Gary Loveman will certainly be a winner if the Texas Pacific/Apollo buyout deal goes through, reports the Associated Press. In a Securities and Exchange filing Thursday, Harrah's says its CEO stands to make $94 million in stock options and other benefits from the deal.
He would collect on stock options worth $80.3 million, stock appreciation rights worth $8.8 million, and restricted shares worth $4.9 million. This is the kind of money that gives management-led or management sanctioned buyouts a bad name. How, the average reasonable investor asks, can the management be impartial knowing that it will be well taken care of when the deal is done?

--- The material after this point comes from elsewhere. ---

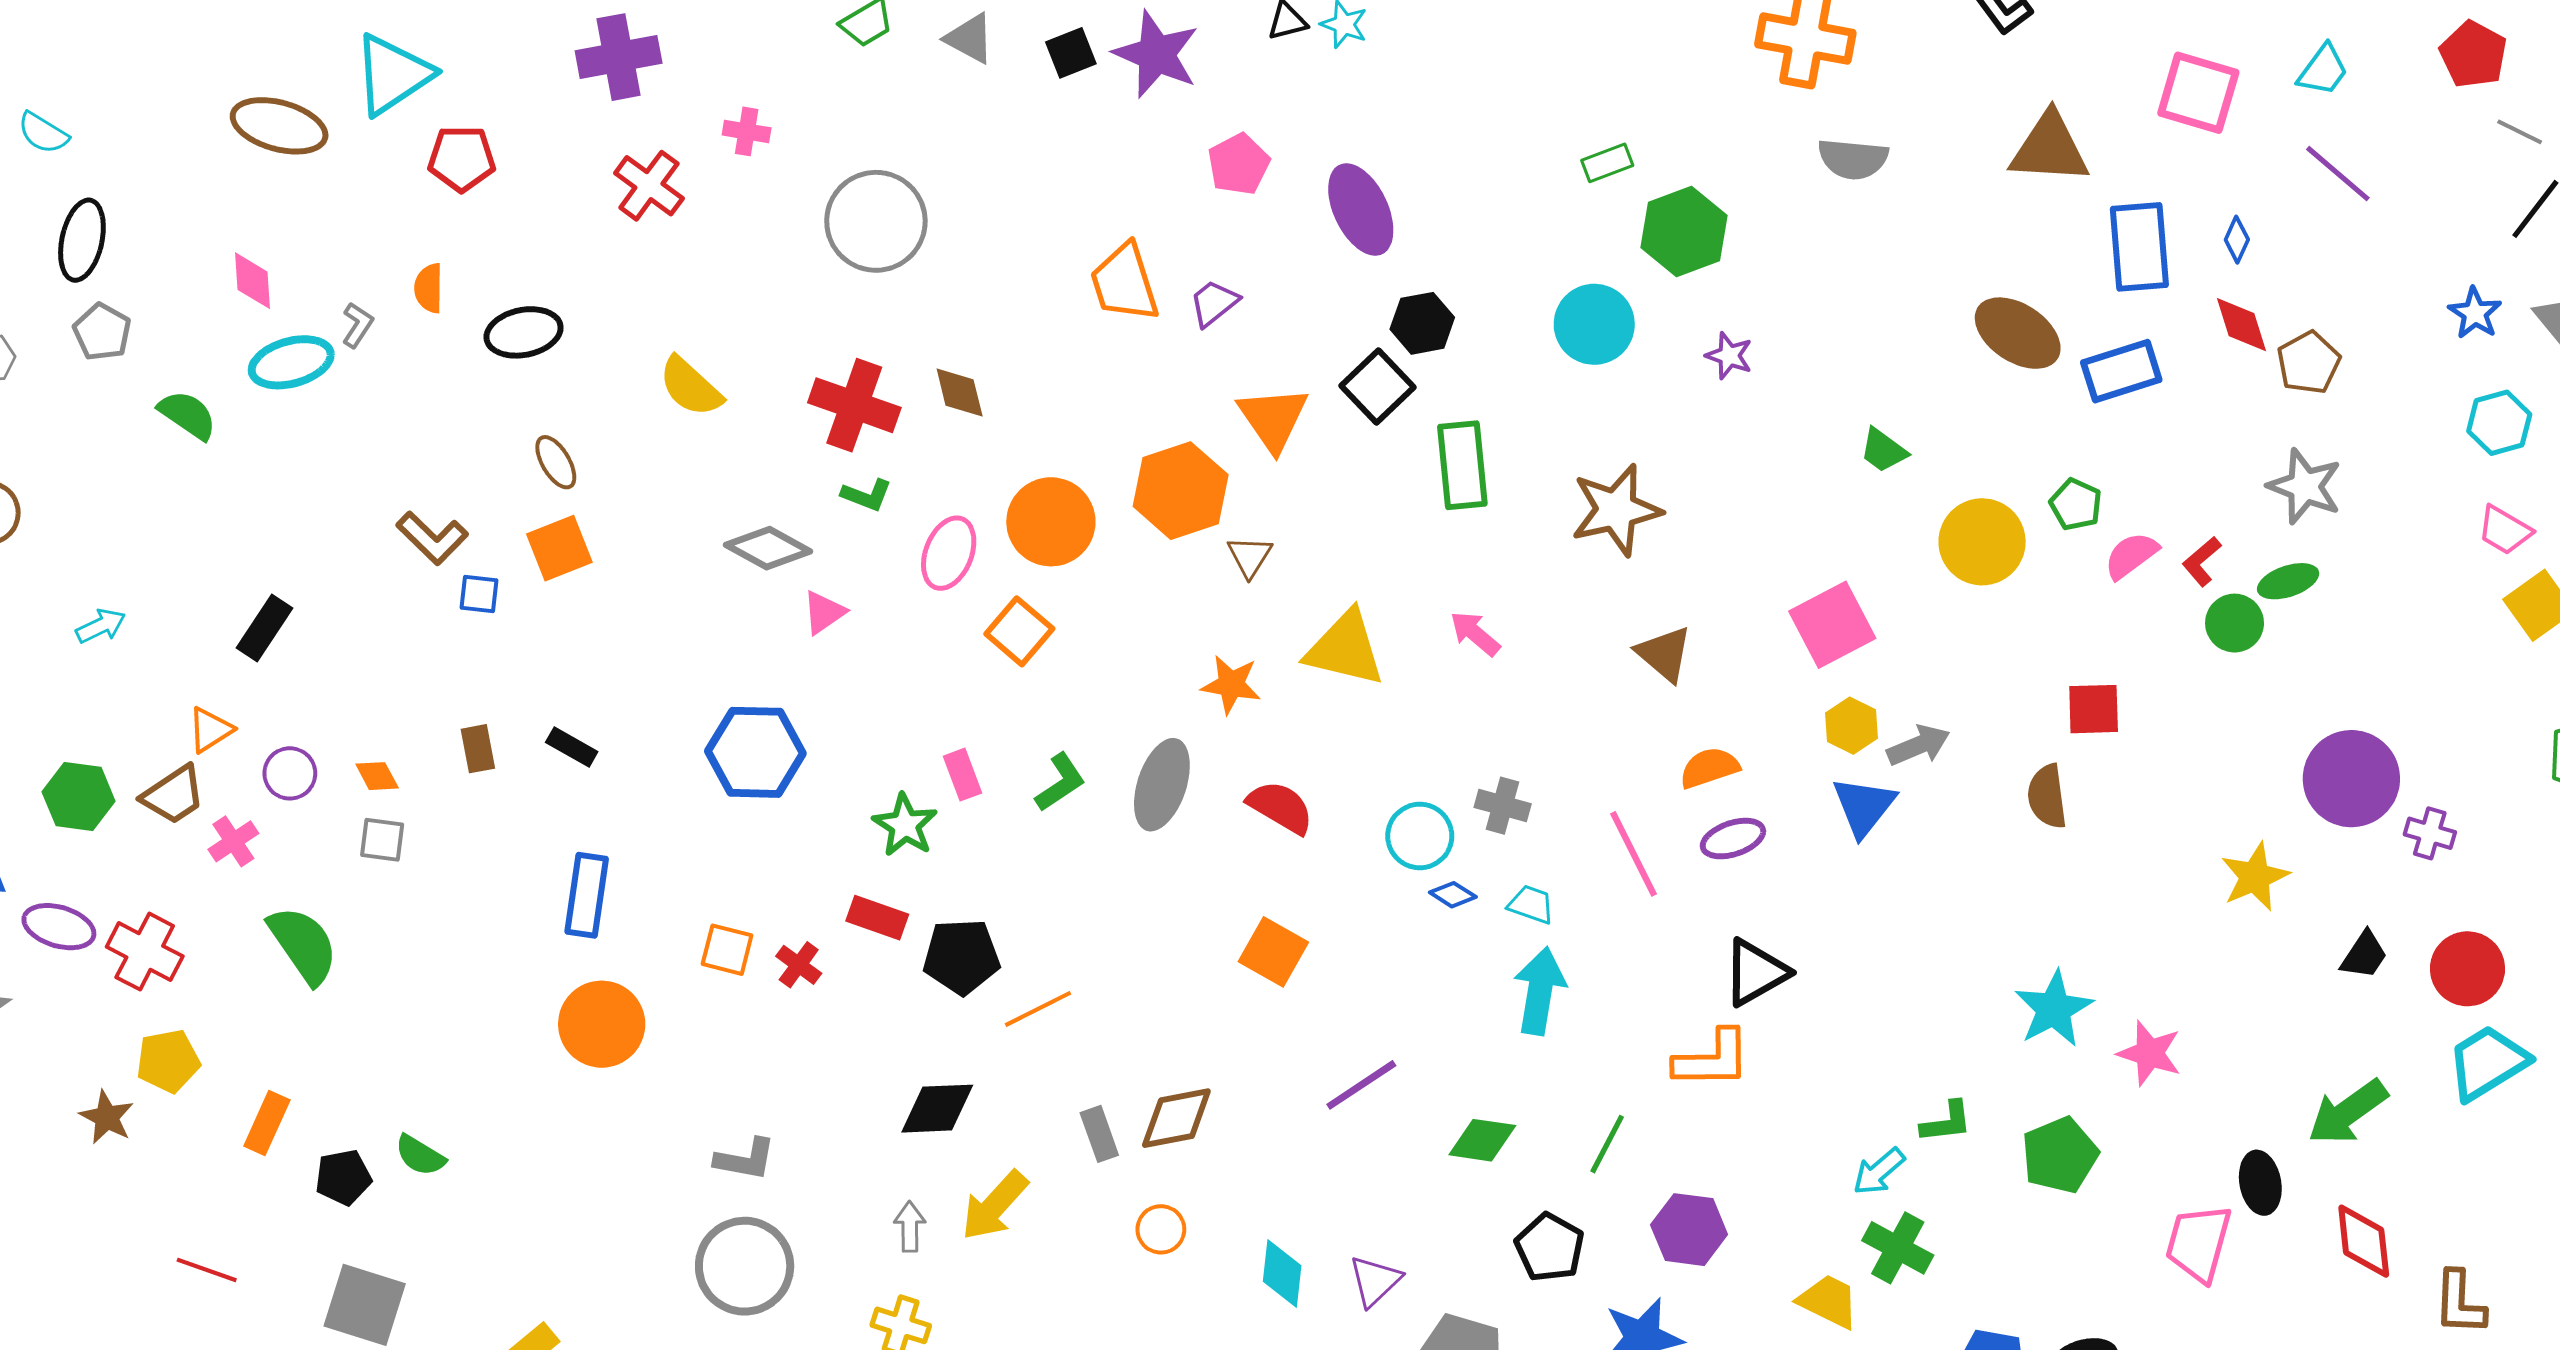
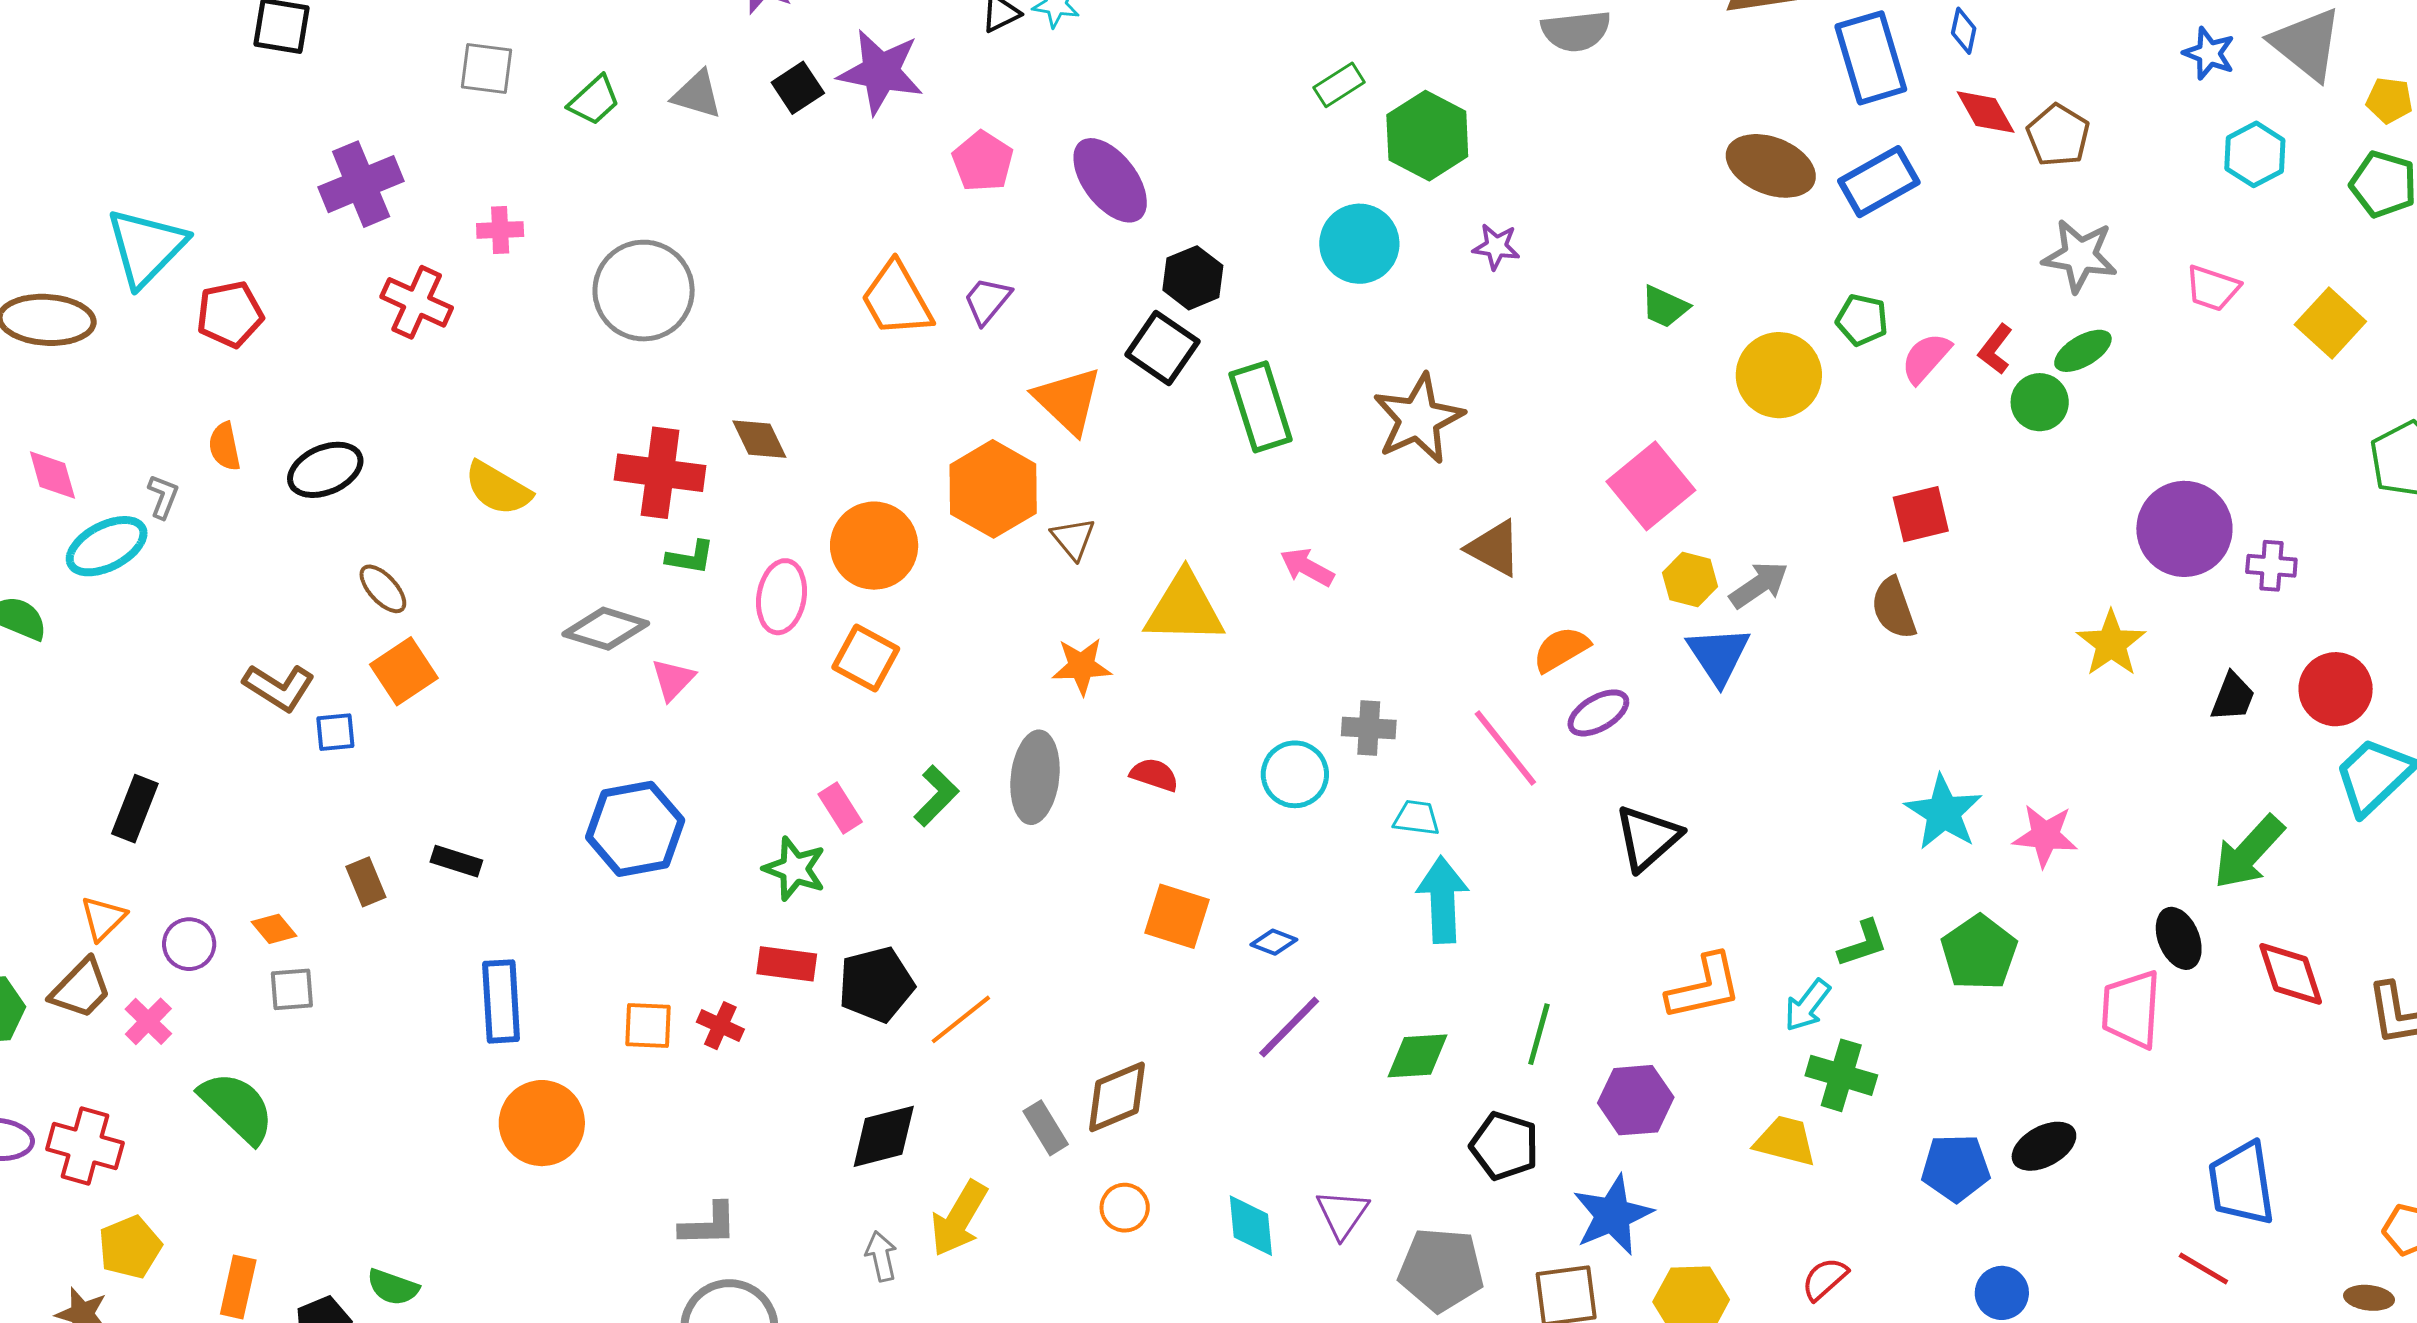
pink trapezoid: (2504, 530) -> (2213, 288), moved
red semicircle: (1280, 807) -> (1154, 775), size x0.7
blue diamond: (1453, 895) -> (1274, 942), moved
orange L-shape: (1712, 1059) -> (1704, 987), moved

Of course, Harrah's has been careful to say that Loveman was excluded from all board deliberations when the buyout was being considering. Still its own filings say he was meeting with Penn officials to encourage competition and he could have thrown a few wrenches into the works if he was about to be shown the door. And this is the way in such buyouts: The management knows it will be taken care of very well and that's what irks investors.
The filing also shows how the deal was put together. If things were as presented, we're supposed to know that the board stood its ground and fought for the last dollar of the deal. Harrah's was approached by the two private equity outfits separately, who then they made a joint offer. (This news will do nothing to dispel rumors that private equity companies often co-operate rather than compete in buyouts.)
Harrah's also came close to taking the Penn National offer but in the end the promise of cash was worth more than the cash-and-stock deal Penn put on the table. At the close, Harrah's demanded $91 and Texas and Apollo offered $90 a share. And it was a deal.